Trading Strategy using EMA
Based on the chart above, the 50 EMA line has crossed the 200 EMA line. The situation that occurs on this chart is called the “Golden Cross”. In this case the 50 EMA line acts as a strong support which indicates a trend reversal from downtrend to uptrend. Here I will place a Buy Order above the Golden Cross or Support point at $169.09. I set Stop Loss below at $145.32 and Take Profit above at $216.63. Risk/Reward Ratio is 1:2. The details are as follows:
Buy Price = $169.09
Stop Loss = $145.32
Take Profit = $216.63
Risk = Buy Price - Stop Loss = $169.09 - $145.32= $23.77
Reward = Take Profit - Buy Price = $216.63 - $169.09 = $47.54
Risk : Reward = $23.77 : $47.54 = 1:2
To run profitable trades in the cryptocurrency world requires risk management and technical analysis that is managed and executed properly.

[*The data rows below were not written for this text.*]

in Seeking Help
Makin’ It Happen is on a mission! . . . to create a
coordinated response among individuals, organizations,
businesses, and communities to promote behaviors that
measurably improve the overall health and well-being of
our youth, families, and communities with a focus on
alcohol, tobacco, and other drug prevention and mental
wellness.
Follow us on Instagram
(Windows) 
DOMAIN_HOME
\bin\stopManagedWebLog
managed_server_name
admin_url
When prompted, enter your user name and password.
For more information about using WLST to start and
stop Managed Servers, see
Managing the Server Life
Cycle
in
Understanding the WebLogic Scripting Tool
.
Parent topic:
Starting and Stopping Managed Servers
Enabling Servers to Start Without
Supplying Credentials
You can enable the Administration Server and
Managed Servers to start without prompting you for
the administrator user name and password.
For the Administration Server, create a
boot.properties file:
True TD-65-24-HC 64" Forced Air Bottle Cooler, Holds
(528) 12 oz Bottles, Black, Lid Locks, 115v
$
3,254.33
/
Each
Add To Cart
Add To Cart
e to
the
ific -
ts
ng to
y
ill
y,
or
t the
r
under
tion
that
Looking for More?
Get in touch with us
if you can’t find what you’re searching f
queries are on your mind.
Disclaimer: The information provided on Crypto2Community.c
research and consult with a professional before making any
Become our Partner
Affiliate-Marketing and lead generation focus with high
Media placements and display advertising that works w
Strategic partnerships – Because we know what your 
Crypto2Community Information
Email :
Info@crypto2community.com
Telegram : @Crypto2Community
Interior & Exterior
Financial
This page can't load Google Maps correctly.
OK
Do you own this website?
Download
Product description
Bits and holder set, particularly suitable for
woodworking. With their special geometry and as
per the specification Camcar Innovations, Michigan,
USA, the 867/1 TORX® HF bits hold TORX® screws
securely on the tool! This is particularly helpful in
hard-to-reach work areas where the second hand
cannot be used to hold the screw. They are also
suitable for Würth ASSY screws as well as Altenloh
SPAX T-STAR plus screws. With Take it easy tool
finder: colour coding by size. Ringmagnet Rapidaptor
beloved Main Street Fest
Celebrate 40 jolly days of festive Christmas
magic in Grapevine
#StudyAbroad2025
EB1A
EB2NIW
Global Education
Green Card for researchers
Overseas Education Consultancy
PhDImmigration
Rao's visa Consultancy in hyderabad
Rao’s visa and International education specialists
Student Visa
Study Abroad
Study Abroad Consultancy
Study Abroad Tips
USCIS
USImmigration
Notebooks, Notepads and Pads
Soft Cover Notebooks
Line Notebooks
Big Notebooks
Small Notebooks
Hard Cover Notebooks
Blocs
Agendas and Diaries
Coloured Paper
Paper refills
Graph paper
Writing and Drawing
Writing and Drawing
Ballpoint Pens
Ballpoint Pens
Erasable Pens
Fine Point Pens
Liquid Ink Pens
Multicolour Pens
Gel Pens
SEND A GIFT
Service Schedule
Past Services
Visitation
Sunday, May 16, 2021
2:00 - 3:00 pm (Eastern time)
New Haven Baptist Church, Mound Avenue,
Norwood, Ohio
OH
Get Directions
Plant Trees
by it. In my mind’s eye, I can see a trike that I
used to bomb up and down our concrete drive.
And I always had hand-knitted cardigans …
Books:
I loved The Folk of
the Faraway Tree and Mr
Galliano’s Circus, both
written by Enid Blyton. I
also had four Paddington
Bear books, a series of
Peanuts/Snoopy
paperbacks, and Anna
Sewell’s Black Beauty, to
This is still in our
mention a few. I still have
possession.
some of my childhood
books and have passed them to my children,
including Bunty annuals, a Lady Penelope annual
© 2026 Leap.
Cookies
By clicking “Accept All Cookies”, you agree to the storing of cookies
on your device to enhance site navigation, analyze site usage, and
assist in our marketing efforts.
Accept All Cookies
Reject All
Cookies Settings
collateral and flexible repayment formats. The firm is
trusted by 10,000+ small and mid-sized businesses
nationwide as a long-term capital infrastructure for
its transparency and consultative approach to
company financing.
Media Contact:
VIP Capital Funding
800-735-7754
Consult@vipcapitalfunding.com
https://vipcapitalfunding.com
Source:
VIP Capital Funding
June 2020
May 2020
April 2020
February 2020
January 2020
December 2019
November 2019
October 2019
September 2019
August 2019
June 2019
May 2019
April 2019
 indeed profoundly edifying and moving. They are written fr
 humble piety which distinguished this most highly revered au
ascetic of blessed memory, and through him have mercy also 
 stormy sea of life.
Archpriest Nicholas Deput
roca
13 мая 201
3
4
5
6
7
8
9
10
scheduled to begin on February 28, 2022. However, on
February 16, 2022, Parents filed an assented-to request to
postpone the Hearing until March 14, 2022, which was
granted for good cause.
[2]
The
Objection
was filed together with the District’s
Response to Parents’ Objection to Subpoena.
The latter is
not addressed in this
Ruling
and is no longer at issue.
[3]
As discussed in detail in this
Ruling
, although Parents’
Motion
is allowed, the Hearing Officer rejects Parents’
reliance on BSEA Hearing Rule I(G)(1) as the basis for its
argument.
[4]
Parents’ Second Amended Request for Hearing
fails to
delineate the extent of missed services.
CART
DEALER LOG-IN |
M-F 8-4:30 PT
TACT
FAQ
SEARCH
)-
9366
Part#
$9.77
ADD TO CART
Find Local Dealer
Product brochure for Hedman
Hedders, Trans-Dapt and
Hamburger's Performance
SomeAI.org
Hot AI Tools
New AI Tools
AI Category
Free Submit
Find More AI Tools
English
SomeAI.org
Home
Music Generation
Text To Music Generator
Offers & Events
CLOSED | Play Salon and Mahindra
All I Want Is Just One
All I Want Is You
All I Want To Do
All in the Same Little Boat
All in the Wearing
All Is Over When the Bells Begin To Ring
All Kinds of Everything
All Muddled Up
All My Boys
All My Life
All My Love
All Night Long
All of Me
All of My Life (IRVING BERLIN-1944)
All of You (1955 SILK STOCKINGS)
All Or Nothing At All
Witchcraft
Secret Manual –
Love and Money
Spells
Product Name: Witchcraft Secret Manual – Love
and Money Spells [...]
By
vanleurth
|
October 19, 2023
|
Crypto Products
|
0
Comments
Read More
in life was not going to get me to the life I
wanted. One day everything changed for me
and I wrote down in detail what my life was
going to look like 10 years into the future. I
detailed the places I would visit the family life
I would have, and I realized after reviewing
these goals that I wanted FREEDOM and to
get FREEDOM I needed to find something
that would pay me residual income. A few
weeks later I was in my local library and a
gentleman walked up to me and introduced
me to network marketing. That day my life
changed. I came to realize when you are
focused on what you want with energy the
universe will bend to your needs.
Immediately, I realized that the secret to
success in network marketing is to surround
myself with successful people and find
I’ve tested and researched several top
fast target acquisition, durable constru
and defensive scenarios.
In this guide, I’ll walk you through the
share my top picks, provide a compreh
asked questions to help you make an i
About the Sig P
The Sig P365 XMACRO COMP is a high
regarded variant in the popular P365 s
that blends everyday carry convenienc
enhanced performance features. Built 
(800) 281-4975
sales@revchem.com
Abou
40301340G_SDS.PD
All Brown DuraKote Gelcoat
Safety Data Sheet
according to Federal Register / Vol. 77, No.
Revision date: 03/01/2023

This is evidenced by the 1:2 risk/reward ratio that was successfully obtained when placing an order to buy the DASH/USDT crypto pair on an uptrend in the market using the EMA indicators which is very useful for traders in carrying out trading. Setting stop loss and take profit is very important for traders when buying or selling assets because they can maximize profits and minimize losses.
Conclusion
Risk Management is an important factor that needs to be created, considered, managed and implemented properly so that investors and traders can maximize profits and minimize losses when investing and trading cryptocurrencies. There are many ways and strategies that can be done to find a good management formula and arrangement for the assets. Profitable types of buy and sell orders can be done by predicting prices during an uptrend or downtrend using indicators and trading tools. It is hoped that investment and capital will increase in the future by relying on risk management and good analysis in trading.
Hi @kavinsky7
Thanks for participating in the Steemit Crypto Academy
Feedback
This is excellent work. Well done with your practical study on Risk management.